Rodrigues Eduardo B, Meyer Carsten H, Grumann Astor, Shiroma Helio, Aguni Jonathan S, Farah Michel E
Retina Department, Hospital Regional São Jose, Centro Oftalmológico, Florianópolis, Brazil.
Am J Ophthalmol. 2007 Jun;143(6):1035-7. doi: 10.1016/j.ajo.2007.01.035.

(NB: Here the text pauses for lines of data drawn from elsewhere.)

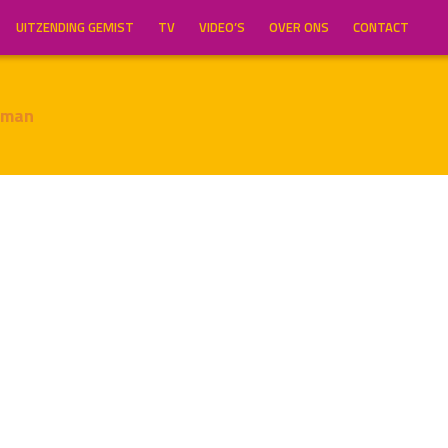
UITZENDING GEMIST
TV
VIDEO’S
OVER ONS
CONTACT
gman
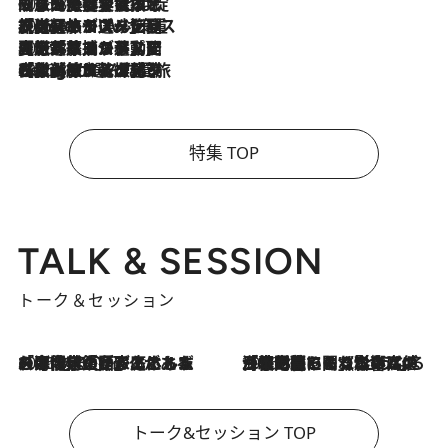
2026.8.6
「旅先には金髪ウィッグを持参」日本と同じメイクでは損してる!? 美容ジャーナリストが提案する“掟破りの旅美容”とは
2026.8.6
【厳選旅コスメ】「身軽さ＆UV対策重視！」ヘアアーティストshucoが選んだ夏旅ベストコスメを発表【Mサイズジップ】
2026.8.5
【厳選旅コスメ】国内をあちこち移動する河井菜摘が選んだ夏旅ベストコスメ発表！「リラックスアイテムはマスト」【Mサイズジップ】
2026.8.4
【厳選旅コスメ】「紫外線＆乾燥対策しながらメイク感も！」ヘア＆メイクGeorgeが選んだ夏旅ベストコスメを発表！【Mサイズジップ】
特集 TOP
TALK & SESSION
トーク＆セッション
2026.8.3
「今後値上げがあるとすれば…」「リスクがあるのは今年の冬」エネルギー専門家が語る、ホルムズ海峡封鎖が家庭にもたらす“ある心配”
2026.8.3
「住宅建てられない…」「サーチャージ料の高値が続いている」ホルムズ海峡封鎖による影響はいつまで続く？《エネルギー専門家に聞く“どうなる日本の暮らし”》
トーク&セッション TOP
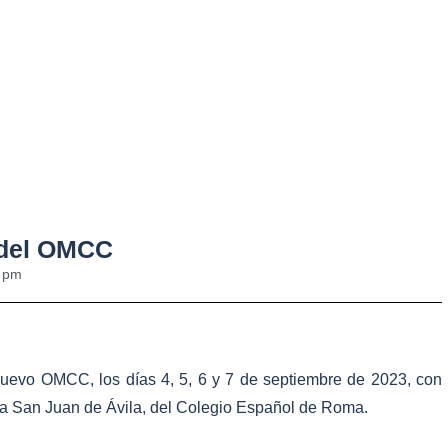
 del OMCC
 pm
 nuevo OMCC, los días 4, 5, 6 y 7 de septiembre de 2023, con
sa San Juan de Ávila, del Colegio Español de Roma.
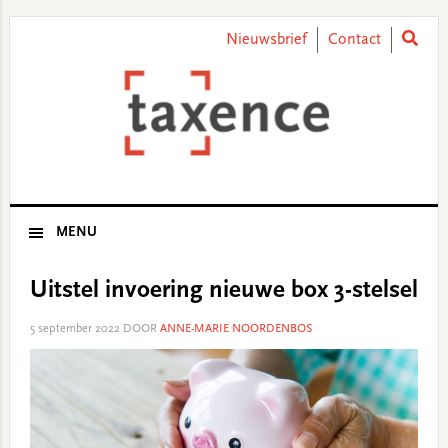
Skip
Skip
Skip
Skip
to
to
to
to
Nieuwsbrief
Contact
primary
main
primary
footer
navigation
content
sidebar
MENU
Uitstel invoering nieuwe box 3-stelsel
5 september 2022
DOOR
ANNE-MARIE NOORDENBOS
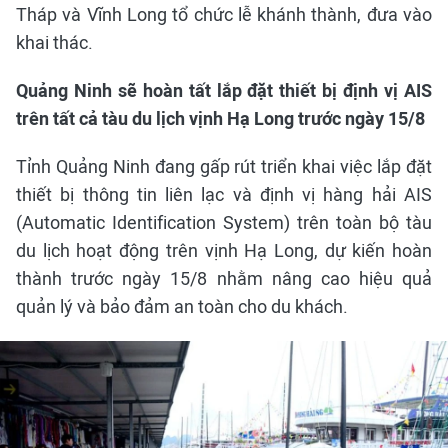
Tháp và Vĩnh Long tổ chức lễ khánh thành, đưa vào
khai thác.
Quảng Ninh sẽ hoàn tất lắp đặt thiết bị định vị AIS
trên tất cả tàu du lịch vịnh Hạ Long trước ngày 15/8
Tỉnh Quảng Ninh đang gấp rút triển khai việc lắp đặt
thiết bị thông tin liên lạc và định vị hàng hải AIS
(Automatic Identification System) trên toàn bộ tàu
du lịch hoạt động trên vịnh Hạ Long, dự kiến hoàn
thành trước ngày 15/8 nhằm nâng cao hiệu quả
quản lý và bảo đảm an toàn cho du khách.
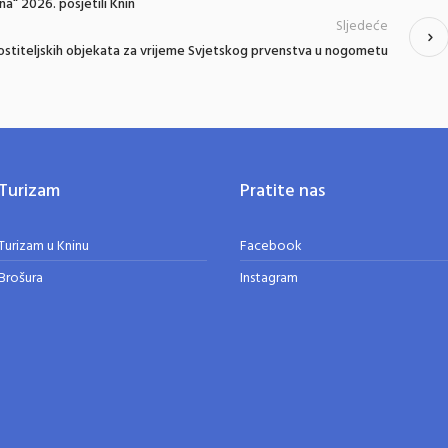
a“ 2026. posjetili Knin
Sljedeće
stiteljskih objekata za vrijeme Svjetskog prvenstva u nogometu
Turizam
Pratite nas
Turizam u Kninu
Facebook
Brošura
Instagram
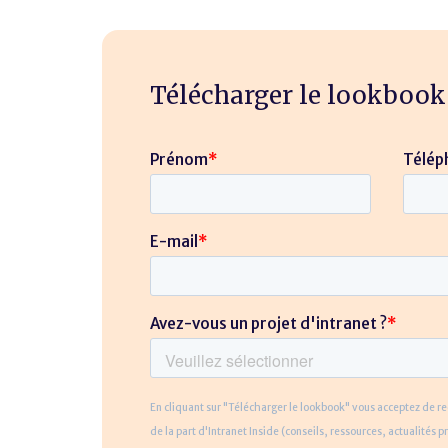
Télécharger le lookbook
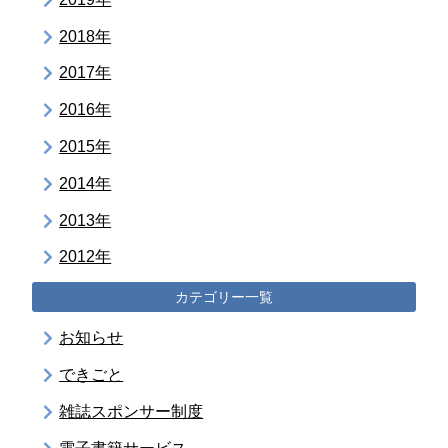
2018年
2017年
2016年
2015年
2014年
2013年
2012年
カテゴリー一覧
お知らせ
できごと
雑誌スポンサー制度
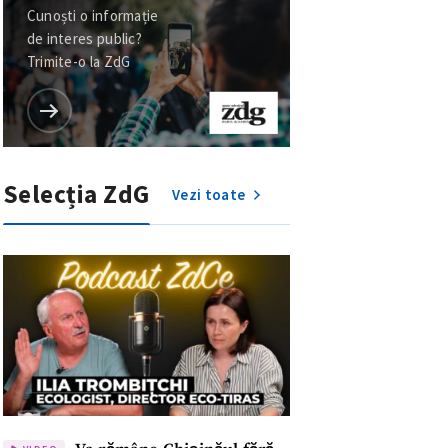
Cunoști o informație
de interes public?
Trimite-o la ZdG
Selecția ZdG
Vezi toate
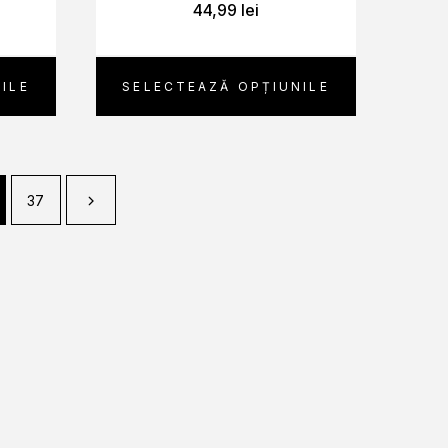
44,99
lei
ILE
SELECTEAZĂ OPȚIUNILE
37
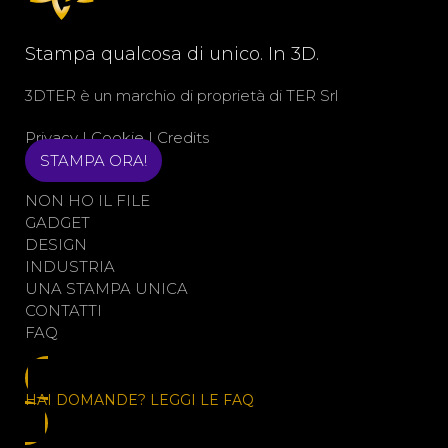
Stampa qualcosa di unico. In 3D.
3DTER è un marchio di proprietà di
TER Srl
Privacy
|
Cookie
|
Credits
STAMPA ORA!
NON HO IL FILE
GADGET
DESIGN
INDUSTRIA
UNA STAMPA UNICA
CONTATTI
FAQ
HAI DOMANDE? LEGGI LE FAQ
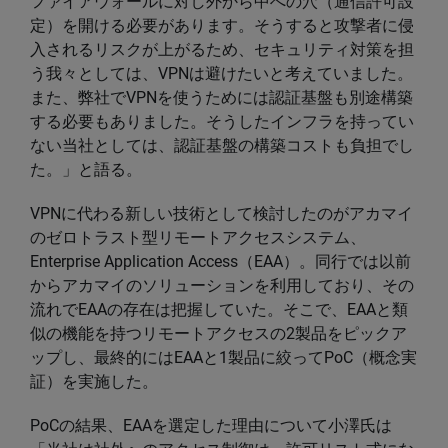
ファイアウォールに対し外から中への穴（通信許可設
定）を開ける必要があります。そうすると攻撃者に侵
入されるリスクが上がるため、セキュリティ対策を担
う我々としては、VPNは避けたいと考えていました。
また、弊社でVPNを使うためには認証基盤も別途構築
する必要もありました。そうしたインフラを持ってい
ない当社としては、認証基盤の構築コストも負担でし
た。」と語る。
VPNに代わる新しい技術として検討したのがアカマイ
のゼロトラスト型リモートアクセスシステム、
Enterprise Application Access（EAA）。同行では以前
からアカマイのソリューションを利用しており、その
流れでEAAの存在は把握していた。そこで、EAAと類
似の機能を持つリモートアクセスの2製品をピックア
ップし、最終的にはEAAと1製品に絞ってPoC（概念実
証）を実施した。
PoCの結果、EAAを選定した理由について小澤氏は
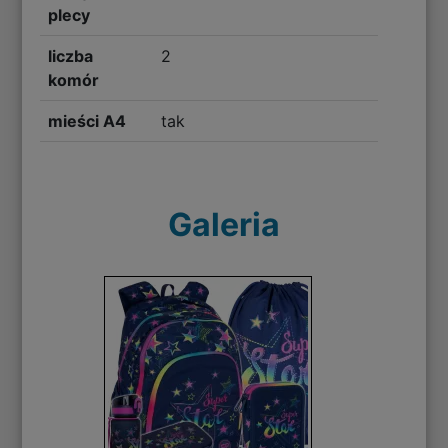
plecy
liczba
2
komór
mieści A4
tak
Galeria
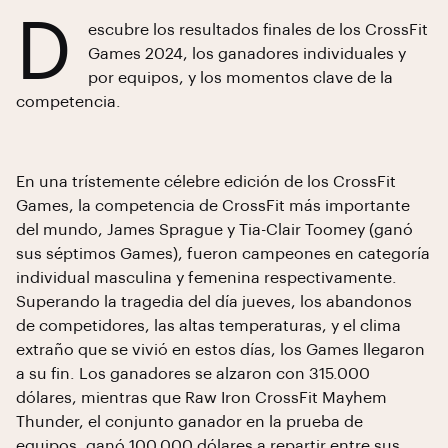
D
escubre los resultados finales de los CrossFit
Games 2024, los ganadores individuales y
por equipos, y los momentos clave de la
competencia.
En una trístemente célebre edición de los CrossFit
Games, la competencia de CrossFit más importante
del mundo, James Sprague y Tia-Clair Toomey (ganó
sus séptimos Games), fueron campeones en categoría
individual masculina y femenina respectivamente.
Superando la tragedia del día jueves, los abandonos
de competidores, las altas temperaturas, y el clima
extraño que se vivió en estos días, los Games llegaron
a su fin. Los ganadores se alzaron con 315.000
dólares, mientras que Raw Iron CrossFit Mayhem
Thunder, el conjunto ganador en la prueba de
equipos, ganó 100.000 dólares a repartir entre sus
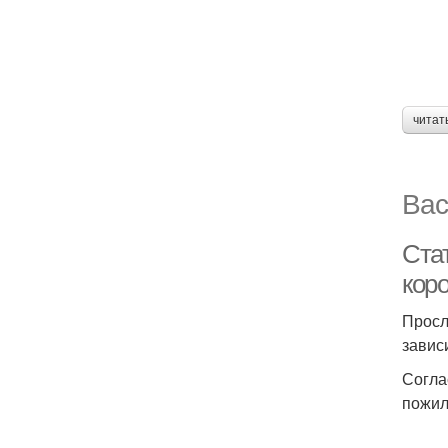
читат
Вас
Стат
коро
Просл
завис
Согла
пожил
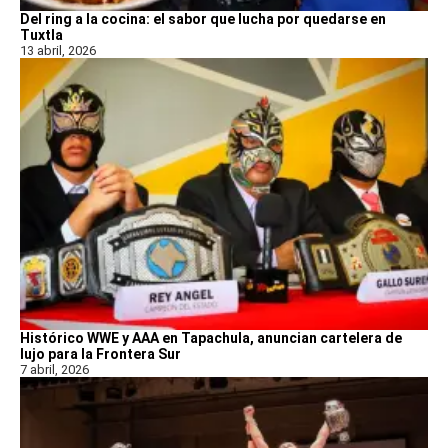
Del ring a la cocina: el sabor que lucha por quedarse en
Tuxtla
13 abril, 2026
Histórico WWE y AAA en Tapachula, anuncian cartelera de
lujo para la Frontera Sur
7 abril, 2026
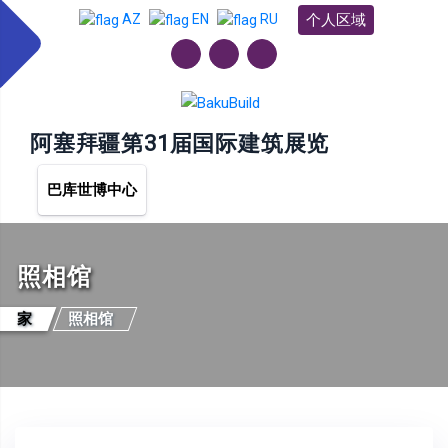
个人区域
AZ
EN
RU
阿塞拜疆第31届国际建筑展览
巴库世博中心
照相馆
家
照相馆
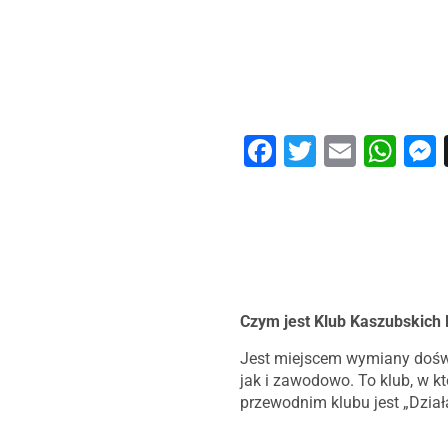
Facebook
Twitter
Email
Wh
Czym jest Klub Kaszubskich 
Jest miejscem wymiany doświ
jak i zawodowo. To klub, w k
przewodnim klubu jest „Działa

To investigate the efficacy of tunneled scleral incision compared with standard straight scleral incision to prevent vitreal reflux after intravitreal (IVT) injection.
Prospective comparative controlled nonrandomized clinical study.
Eighty-eight eyes undergoing IVT-injection were allocated into four groups to compare the vitreal reflux after injection of 0.1 ml of triamcinolone acetonide (TA) and Avastin using a tunneled vs straight injection technique. The amount of intraoperative drug reflux was estimated by measuring the width of the subconjunctival bleb.
The mean measured reflux of volume was statistically less with the tunneled scleral incision (1.13 mm standard deviation [SD] +/- 1.16 for TA; 1.13 mm SD +/- 1.39 for Avastin) than in eyes undergoing the straight scleral injection (3.00 mm SD +/- 1.77 for TA; 3.18 mm SD +/- 1.68 for Avastin) for both Avastin and TA IVT-injections groups (P < .001).
The tunneled scleral incision promotes statistically significant less vitreal reflux for IVT drug injection.
研究隧道式巩膜切口与标准直巩膜切口相比,在玻璃体内(IVT)注射后预防玻璃体反流的效果。
前瞻性对比对照非随机临床研究。
88只接受IVT注射的眼睛被分为四组,采用隧道式与直入式注射技术,比较注射0.1毫升曲安奈德(TA)和阿瓦斯汀后玻璃体反流情况。通过测量结膜下气泡宽度评估术中药物反流量。
对于TA和阿瓦斯汀IVT注射组,隧道式巩膜切口组平均测量的反流体积在统计学上低于直巩膜注射组(TA组为1.13毫米标准差[SD]±1.16;阿瓦斯汀组为1.13毫米SD±1.39)(直巩膜注射组TA为3.00毫米SD±1.77;阿瓦斯汀为3.18毫米SD±1.68)(P <.001)。
对于IVT药物注射,隧道式巩膜切口在统计学上能显著减少玻璃体反流。